Follow your dreams! That''s what makes life worth living for!

DelmarRey.............._/)


----------



## bdkorth (Jun 4, 2002)

Thanks again. My wife and I appreciated the input very much. Trying to see if there are any coastal opportunities, jobwise, and then look at not buying a house in landlocked Idaho and moving to a place where we are surrounded with like minded people. 

Again, Thanks.


----------



## magnusmurphy (Jul 7, 2000)

Funny how dreams are shared, and how circumstances can sometimes be the same, and in other respects be so different.

Like you, we live inland (Alberta) and share the dream. I''ve been working on getting sailing qualifications for a few years, working up to an advanced coastal skippers qualification. I''m currently working on my amateur radio certificate.

You see the loss of you job as a major blow, and it is, no doubt. However that led me to the point of this post, which is this:

Some people are trapped by success, which makes it very difficult to leave.
I personally am a medical specialist in a surgical subspecialty. It took about 18 years for me to reach the stage where I am and the skills required to do what I do. There is no way I can ever go off cruising for a few years and get back into it. In fact there is a time limit as to how long I can "not work" and be recertified.
For me thus, making a decision to go "cruising" is difficult in the extreme. Even an early retirement will be difficult since it will be so final. As a result of the time commitment my profession has demanded through the years, I have no other skills that can be utilized "out there" (I don''t know a screwdriver from a hammer).
For me and my family, "cruising" will thus probably consist of short, time limited hops. This by definition implies the need to keep the homebase intack, the medical practice running and the expenses flowing.

Now that I''ve made myself quite depressed, I hope you feel a little better about the unintended freedom you will shortly experience.
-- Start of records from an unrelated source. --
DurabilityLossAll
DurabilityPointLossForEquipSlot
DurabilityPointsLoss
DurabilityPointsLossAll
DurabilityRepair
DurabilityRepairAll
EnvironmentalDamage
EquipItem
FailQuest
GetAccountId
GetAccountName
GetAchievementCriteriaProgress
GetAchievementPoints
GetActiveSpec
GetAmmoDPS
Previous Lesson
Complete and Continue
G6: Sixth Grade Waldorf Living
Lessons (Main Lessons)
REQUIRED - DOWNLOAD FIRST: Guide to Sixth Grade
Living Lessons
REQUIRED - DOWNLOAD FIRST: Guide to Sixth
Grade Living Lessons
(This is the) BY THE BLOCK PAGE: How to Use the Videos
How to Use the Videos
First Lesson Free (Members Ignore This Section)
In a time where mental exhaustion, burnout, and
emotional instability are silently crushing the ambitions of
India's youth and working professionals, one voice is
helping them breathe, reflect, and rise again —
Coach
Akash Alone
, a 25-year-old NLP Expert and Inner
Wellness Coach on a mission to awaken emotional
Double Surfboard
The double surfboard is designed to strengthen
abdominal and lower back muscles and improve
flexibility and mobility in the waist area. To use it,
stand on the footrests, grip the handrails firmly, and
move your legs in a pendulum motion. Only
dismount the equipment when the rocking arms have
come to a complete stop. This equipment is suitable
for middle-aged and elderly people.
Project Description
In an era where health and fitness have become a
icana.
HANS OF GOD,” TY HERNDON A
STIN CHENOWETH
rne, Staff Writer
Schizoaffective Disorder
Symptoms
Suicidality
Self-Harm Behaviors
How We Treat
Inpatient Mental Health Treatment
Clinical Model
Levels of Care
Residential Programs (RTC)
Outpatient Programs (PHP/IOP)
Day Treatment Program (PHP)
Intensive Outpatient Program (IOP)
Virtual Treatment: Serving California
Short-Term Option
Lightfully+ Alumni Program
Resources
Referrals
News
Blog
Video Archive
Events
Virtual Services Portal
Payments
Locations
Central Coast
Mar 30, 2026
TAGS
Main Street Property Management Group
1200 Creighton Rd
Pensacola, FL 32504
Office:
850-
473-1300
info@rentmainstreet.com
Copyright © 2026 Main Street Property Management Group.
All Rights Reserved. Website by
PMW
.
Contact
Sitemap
In the meantime I will keep working on little steps (like the HAM license) to try and convince myself I will someday be "out there"

Enjoy your dream!

Magnus


----------



## TSOJOURNER (Dec 16, 1999)

Magnus, I''ve had the good fortune to sail offshore/trans-ocean many times and truly enjoyed the life, until...I reached the age of 50+. Selling off then sailing off used to be the plan but now its tempered with the reality of aging. Our compromise is a coastal cottage (B.C./Pac. N.W. area) and a vessel suitable for daysailing/week-ending rather than a floating home (substantially larger but still lacking the space/comforts we''ve become used to). I envy those who can "successfully" make the long term transition but their numbers are few despite their glowing reports. The large percentage who fail...okay they at least tried...don''t get reported in glossy magazines nor mentioned...their struggle to re-gain a semblence of "what used to be", when back on shore. Not wishing to rain on your parade, I do encourage your endeavours but caution you (and partner) to look for compromises and take "baby steps" before cashing out. Cheers, Richard (also landlockd, temporarily, in Alberta)


----------



## bdkorth (Jun 4, 2002)

Magnus,

I hope you can figure out a way to make the break before time breaks your physical ability to go or the dream fades. I certainly can relate, except that my profession, computers, is an easily picked up skill. I could always move back into it. I have a wife that has tremendous office managing skills, so she is also easily employeed. I can only imagine how frustrating it is to have your skills be so time sensitive. I may work 2 or 3 jobs to maintain my current level of income until I can cast off for good, but it will happen. I learned long ago that anything can be endured if an end is in sight. Thanks for the words of encouragement, it is definitely nice to hear from likeminded people. Albert. Brrr. Even longer winters than down here. It looks like I am about 3 weeks from being able to put my Catalina back in the water and begin sailing again. Tick tock tick tock.....

Thanks,
Brad


----------



## staceyneil (Nov 4, 2000)

Hi there,

I can relate. We too are living a very spartan lifestyle while we slave away on the boat and scrimp and save. We''re rebuilding an older boat because we couldn''t afford the "right" boat that was "ready to go". So..... no new clothes, no movies, etc. Sometimes it''s hard. But our departure date gets closer and closer and I can almost taste it. There were times this winter when I didn''t know why we were doing this, but that passes. If you would like to read about our story, it''s at http://www.sailnamaste.com.

I say: live the dream!

Stacey


----------



## mrb2222 (Oct 3, 2001)

Cryptic, but here are my thoughts.

I think any step you take to reach your dream is a good step.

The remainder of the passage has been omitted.